Closed larsschwarz closed 7 years ago

larsschwarz commented 7 years ago

Looking at diffengine.log I noticed the following error:

2017-01-19 15:25:06,606 - root - ERROR - unexpected archive.org response for https://web.archive.org/save/http://www.presseportal.de/pm/58964/3539208: name 'url' is not defined

Opening the same URL in a browser just loads archive.org fine and it returns the saved URL.

Not sure this is just a temporary error due to connection speed or similar issues, or a bug with my PhantomJS install?

edsu commented 7 years ago

Thanks for this. Can you tell what version of diffengine you are using, or when you installed it? There have been a lot of changes in the past few days.

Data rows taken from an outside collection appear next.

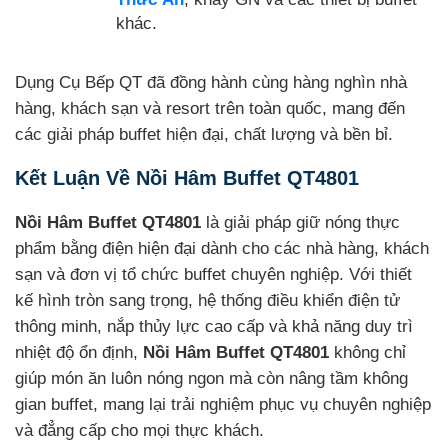
khác.
Dụng Cụ Bếp QT đã đồng hành cùng hàng nghìn nhà
hàng, khách sạn và resort trên toàn quốc, mang đến
các giải pháp buffet hiện đại, chất lượng và bền bỉ.
Kết Luận Về Nồi Hâm Buffet QT4801
Nồi Hâm Buffet QT4801
là giải pháp giữ nóng thực
phẩm bằng điện hiện đại dành cho các nhà hàng, khách
sạn và đơn vị tổ chức buffet chuyên nghiệp. Với thiết
kế hình tròn sang trọng, hệ thống điều khiển điện tử
thông minh, nắp thủy lực cao cấp và khả năng duy trì
nhiệt độ ổn định,
Nồi Hâm Buffet QT4801
không chỉ
giúp món ăn luôn nóng ngon mà còn nâng tầm không
gian buffet, mang lại trải nghiệm phục vụ chuyên nghiệp
và đẳng cấp cho mọi thực khách.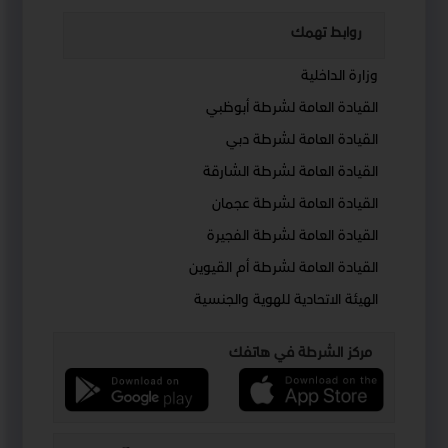
روابط تهمك
وزارة الداخلية
القيادة العامة لشرطة أبوظبي
القيادة العامة لشرطة دبي
القيادة العامة لشرطة الشارقة
القيادة العامة لشرطة عجمان
القيادة العامة لشرطة الفجيرة
القيادة العامة لشرطة أم القيوين
الهيئة الاتحادية للهوية والجنسية
مركز الشرطة في هاتفك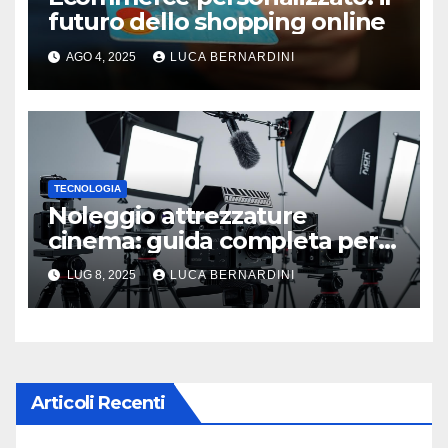
futuro dello shopping online
AGO 4, 2025
LUCA BERNARDINI
TECNOLOGIA
Noleggio attrezzature
cinema: guida completa per
una produzione di qualità
LUG 8, 2025
LUCA BERNARDINI
Articoli Recenti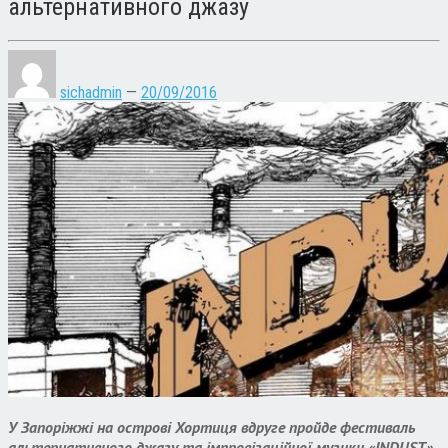
альтернативного джазу
sichadmin
—
20/09/2016
У Запоріжжі на острові Хортиця вдруге пройде фестиваль
альтернативного джазу та імпровізаційної музики «INDUST».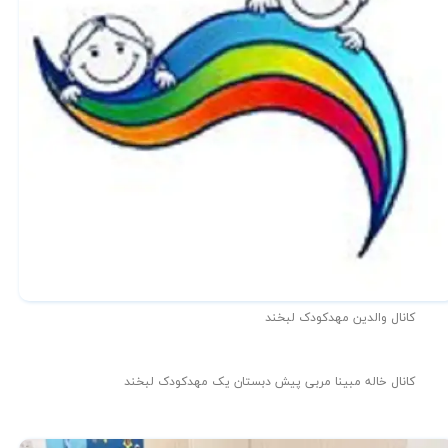
کانال والدین مهدکودک لبخند
کانال خاله مبینا مربی پیش دبستان یک مهدکودک لبخند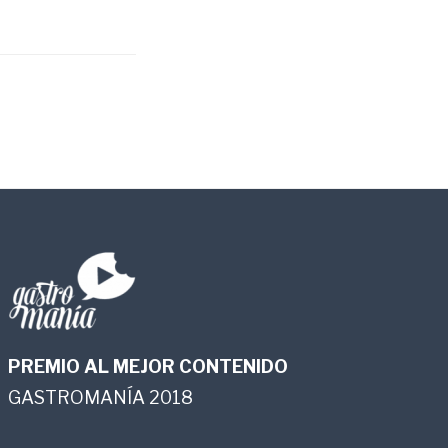
PREMIO AL MEJOR CONTENIDO
GASTROMANÍA 2018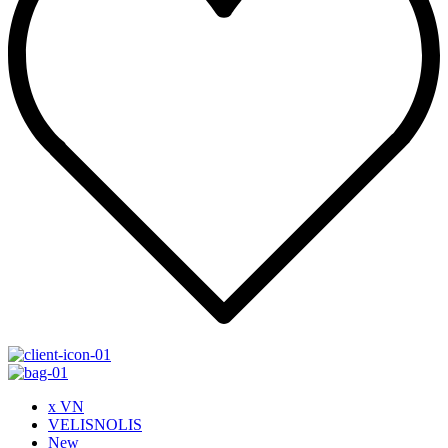
x VN
VELISNOLIS
New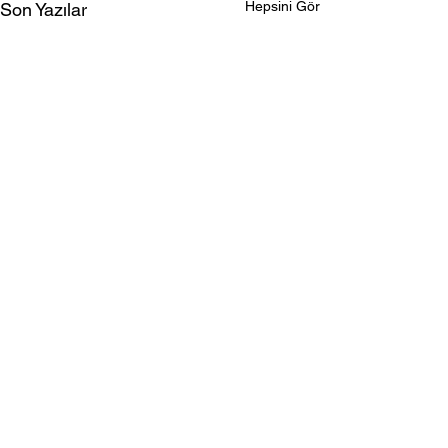
Hepsini Gör
Son Yazılar
Para Kazandıran Siteler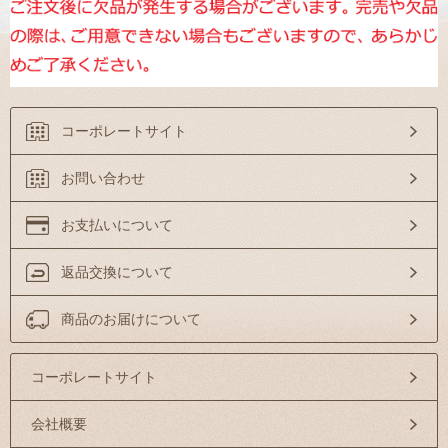
コーポレートサイト
お問い合わせ
お支払いについて
返品交換について
商品のお届けについて
コーポレートサイト
会社概要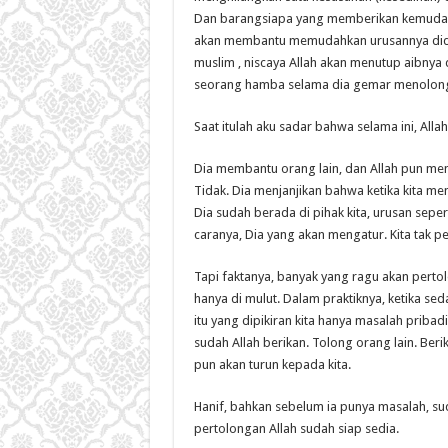
Dan barangsiapa yang memberikan kemudah
akan membantu memudahkan urusannya didun
muslim , niscaya Allah akan menutup aibnya
seorang hamba selama dia gemar menolong 
Saat itulah aku sadar bahwa selama ini, Alla
Dia membantu orang lain, dan Allah pun men
Tidak. Dia menjanjikan bahwa ketika kita me
Dia sudah berada di pihak kita, urusan sepe
caranya, Dia yang akan mengatur. Kita tak 
Tapi faktanya, banyak yang ragu akan pertol
hanya di mulut. Dalam praktiknya, ketika se
itu yang dipikiran kita hanya masalah pribadi
sudah Allah berikan. Tolong orang lain. Be
pun akan turun kepada kita.
Hanif, bahkan sebelum ia punya masalah, su
pertolongan Allah sudah siap sedia.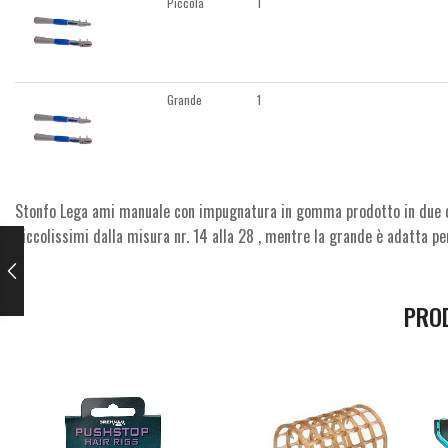
Piccola
1
Grande
1
Stonfo Lega ami manuale con impugnatura in gomma prodotto in due di
piccolissimi dalla misura nr. 14 alla 28 , mentre la grande è adatta per
PRO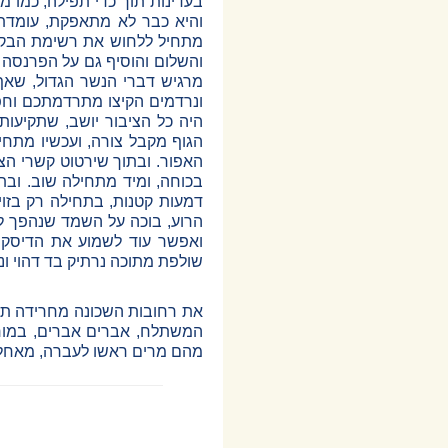
בעדינות תוך כדי תפילה, כמו 
והיא כבר לא מתאפקת, עומדת 
מתחיל ללחוש את רשימת הבקשו
והשלום והוסיף גם על הפרנסה ו
מרגיש דברי הנשר הגדול, שאף
ונרדמים הקיצו מתרדמתכם וחפש
היה כל הציבור יושב, שתקיעו
הגוף מקבל צורה, ועכשיו מתחי
האפור. ובתוך שירטוט קשרי ה
בכוחה, ומיד מתחילה שוב. וב
דמעות קטנות, בתחילה רק בזוי
הרוע, בוכה על השמד שנהפך לד
ואפשר עוד לשמוע את הדיסק 
שולפת מתוכה נרתיק בד דהוי ונע
את רחובות השכונה מחרידה תרו
המשתלח, אברים אברים, במורד
מהם מרים ראשו לעברה, מאחל 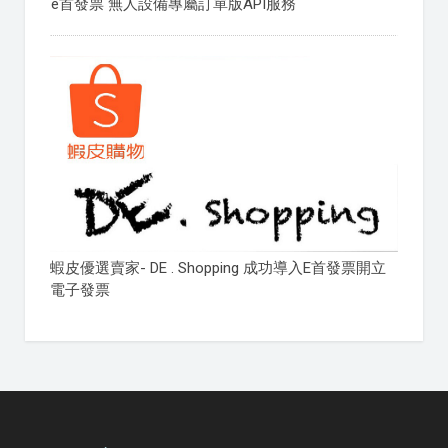
e首發票 無人設備專屬訂單版API服務
蝦皮優選賣家- DE . Shopping 成功導入E首發票開立
電子發票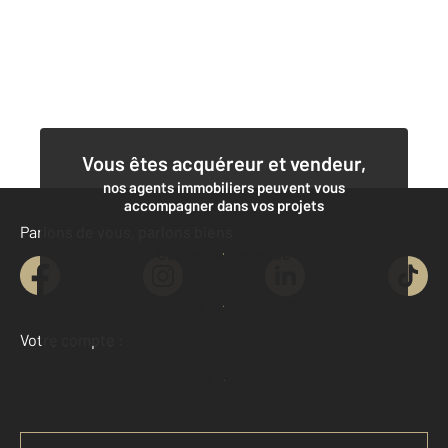
Vous êtes acquéreur et vendeur,
nos agents immobiliers peuvent vous
accompagner dans vos projets
Parlons de vous, parlons biens
Contacter l'agence
Demander une estimation
Votre compte :
Accéder à mon compte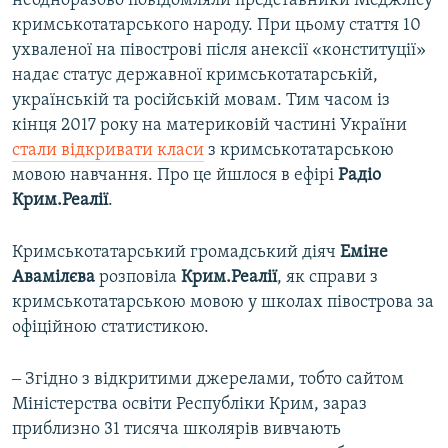
неодноразово повідомляли представники Меджлісу
кримськотатарського народу. При цьому стаття 10
ухваленої на півострові після анексії «конституції»
надає статус державної кримськотатарській,
українській та російській мовам. Тим часом із
кінця 2017 року на материковій частині України
стали відкривати класи
з кримськотатарською
мовою навчання. Про це йшлося в ефірі
Радіо
Крим.Реалії
.
Кримськотатарський громадський діяч
Еміне
Авамілєва
розповіла
Крим.Реалії
, як справи з
кримськотатарською мовою у школах півострова за
офіційною статистикою.
‒ Згідно з відкритими джерелами, тобто сайтом
Міністерства освіти Республіки Крим, зараз
приблизно 31 тисяча школярів вивчають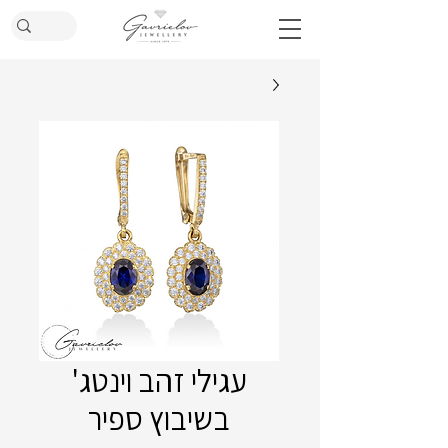
עגילי זהב וינטג'
בשיבוץ ספיר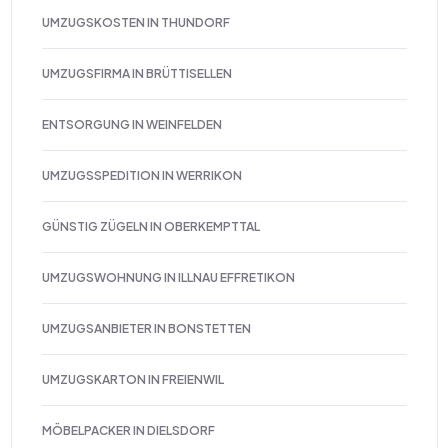
UMZUGSKOSTEN IN THUNDORF
UMZUGSFIRMA IN BRÜTTISELLEN
ENTSORGUNG IN WEINFELDEN
UMZUGSSPEDITION IN WERRIKON
GÜNSTIG ZÜGELN IN OBERKEMPTTAL
UMZUGSWOHNUNG IN ILLNAU EFFRETIKON
UMZUGSANBIETER IN BONSTETTEN
UMZUGSKARTON IN FREIENWIL
MÖBELPACKER IN DIELSDORF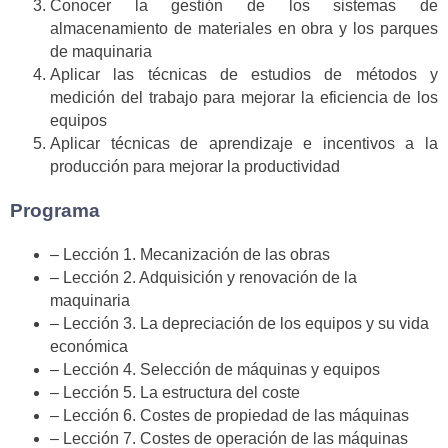
Conocer la gestión de los sistemas de
almacenamiento de materiales en obra y los parques
de maquinaria
Aplicar las técnicas de estudios de métodos y
medición del trabajo para mejorar la eficiencia de los
equipos
Aplicar técnicas de aprendizaje e incentivos a la
producción para mejorar la productividad
Programa
– Lección 1. Mecanización de las obras
– Lección 2. Adquisición y renovación de la
maquinaria
– Lección 3. La depreciación de los equipos y su vida
económica
– Lección 4. Selección de máquinas y equipos
– Lección 5. La estructura del coste
– Lección 6. Costes de propiedad de las máquinas
– Lección 7. Costes de operación de las máquinas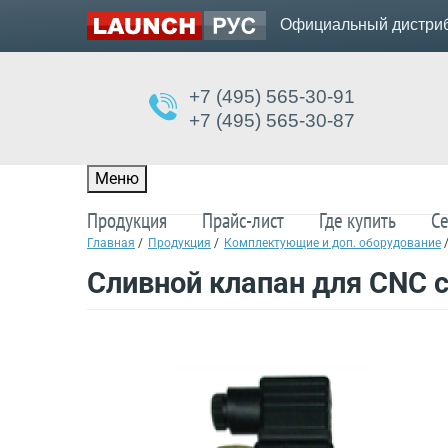
Официальный дистриб
+7 (495) 565-30-91
+7 (495) 565-30-87
Меню
Продукция
Прайс-лист
Где купить
Се
Главная
/
Продукция
/
Комплектующие и доп. оборудование
Сливной клапан для CNC 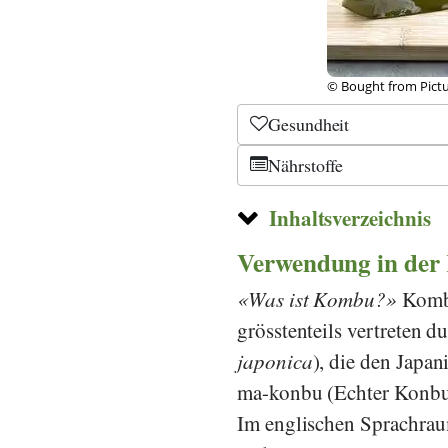
a
©
CC-0 1.0
, Freddy A
Gesundheit
Nährstoffe
Inhaltsverzeichnis
Verwendung in der
Was ist Kombu?
Kombu
grösstenteils vertreten d
japonica
), die den Japa
ma-konbu (Echter Konbu
Im englischen Sprachra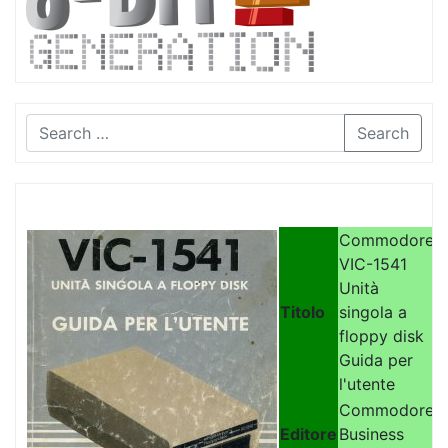
Search
Commodore
VIC-1541
Unità
Titolo
singola a
floppy disk
Guida per
l'utente
Commodore
Editore
Business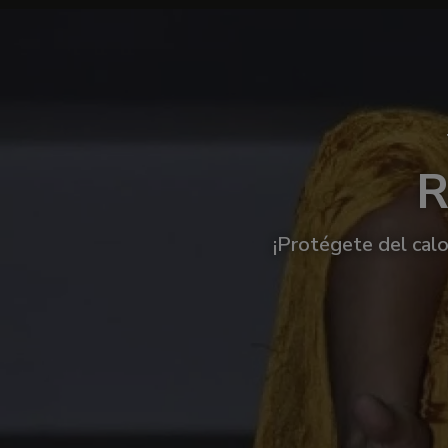
R
¡Protégete del calo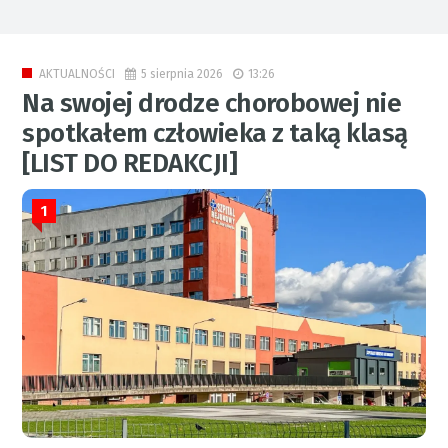
5 sierpnia 2026
13:26
AKTUALNOŚCI
Na swojej drodze chorobowej nie
spotkałem człowieka z taką klasą
[LIST DO REDAKCJI]
1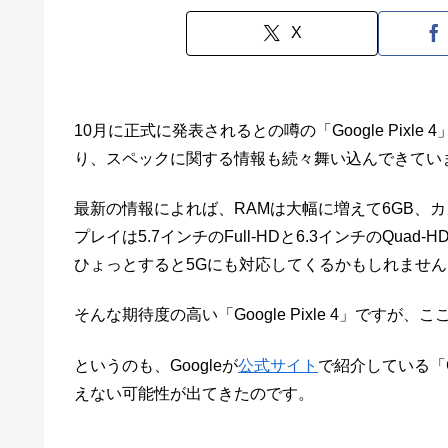
X
10月に正式に発表されるとの噂の「Google Pixl
り、スペックに関する情報も続々舞い込んできてい
最新の情報によれば、RAMは大幅に増えて6GB、
プレイは5.7インチのFull-HDと6.3インチのQuad
ひょっとすると5Gにも対応してくるかもしれません
そんな期待度の高い「Google Pixle 4」です
というのも、Googleが
公式サイト
で紹介している「Goo
えない可能性が出てきたのです。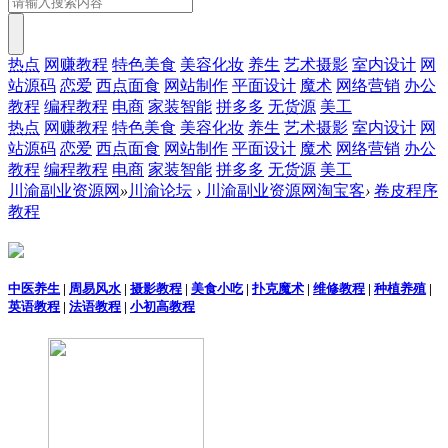
热点
网赚教程
特色美食
美容化妆
养生
艺术摄影
室内设计
网
站源码
恋爱
西点面食
网站制作
平面设计
魔术
网络营销
办公
教程
编程教程
电商
家装智能
拼多多
无货源
美工
热点
网赚教程
特色美食
美容化妆
养生
艺术摄影
室内设计
网
站源码
恋爱
西点面食
网站制作
平面设计
魔术
网络营销
办公
教程
编程教程
电商
家装智能
拼多多
无货源
美工
川渝副业资源网
»
川渝论坛
›
川渝副业资源网淘宝客
›
卷皮程序
教程
中医养生
|
周易风水
|
摄影教程
|
美食小吃
|
扑克魔术
|
维修教程
|
种植养殖
|
英语教程
|
法语教程
|
小初高教程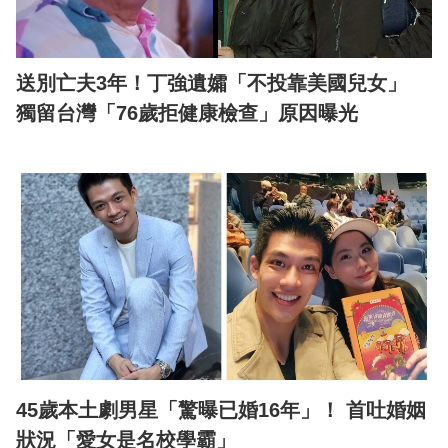
送別亡夫3年！丁強遺孀「不投靠美國兒女」
獨留台灣「76歲拒健康檢查」原因曝光
45歲本土劇男星「驚曝已婚16年」！ 首吐婚姻
狀況「愛女是名校學霸」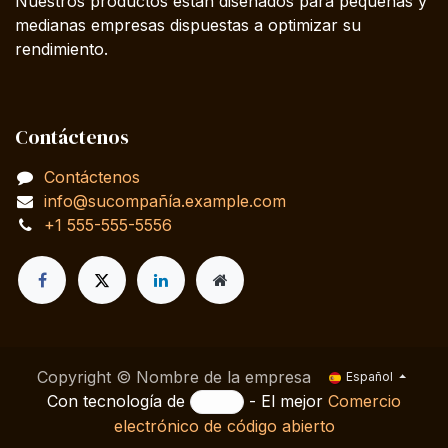
Nuestros productos están diseñados para pequeñas y
medianas empresas dispuestas a optimizar su
rendimiento.
Contáctenos
Contáctenos
info@sucompañía.example.com
+1 555-555-5556
Copyright © Nombre de la empresa
Español
Con tecnología de
- El mejor
Comercio
electrónico de código abierto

larsschwarz commented 7 years ago

Oops, of course, missed all technical infos by accident: just cloned it like 30 minutes ago (0.0.31), running Ubuntu 16.04, PhantomJS 2.1.1

larsschwarz commented 7 years ago

Doesn't seem to be sporadic due to connection issue of stuff, just experienced the same error again:

2017-01-19 15:59:16,799 - root - ERROR - unexpected archive.org response for https://web.archive.org/save/http://www.presseportal.de/pm/123030/3539388: name 'url' is not defined 2017-01-19 15:59:55,944 - root - INFO - shutting down: new=7 checked=28 skipped=0 elapsed=0:01:18.460580

edsu commented 7 years ago

Ahh, I see it now. It looks like the Internet Archive isn't returning the archived version of the webpage and then a bug in the logging is causing an exception.

edsu commented 7 years ago

I just released the (hopefully) fixed version to PyPI as v0.0.32. Can you give it a try? You should be able to update with a:

pip install --upgrade --process-dependency-links diffengine